<<<<

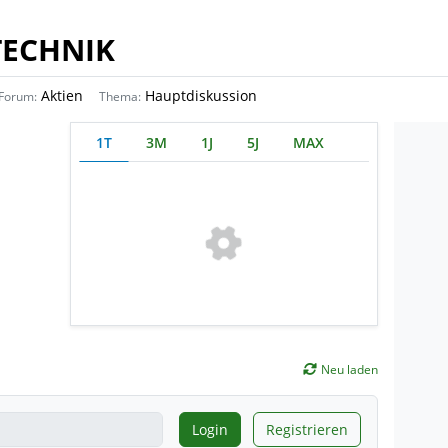
TECHNIK
Aktien
Hauptdiskussion
Forum:
Thema:
1T
3M
1J
5J
MAX
Neu laden
Login
Registrieren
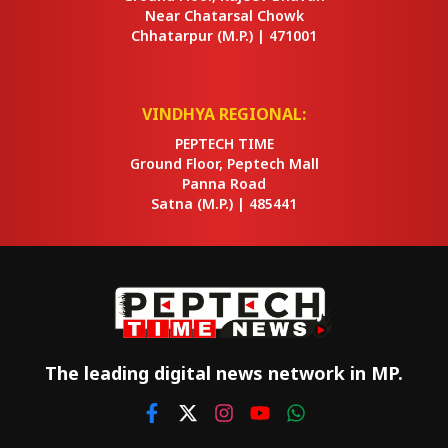
Near Chatarsal Chowk
Chhatarpur
(M.P.) |
471001
VINDHYA REGIONAL:
PEPTECH TIME
Ground Floor, Peptech Mall
Panna Road
Satna
(M.P.) |
485441
The leading digital news network in MP.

>>>>

Goal of the exercise | With the images left out, output all the entries above exactly.

Task solution |
TECHNIK
Aktien
Hauptdiskussion
Forum:
Thema:
1T
3M
1J
5J
MAX
Neu laden
Login
Registrieren
Near Chatarsal Chowk
Chhatarpur
(M.P.) |
471001
VINDHYA REGIONAL:
PEPTECH TIME
Ground Floor, Peptech Mall
Panna Road
Satna
(M.P.) |
485441
The leading digital news network in MP.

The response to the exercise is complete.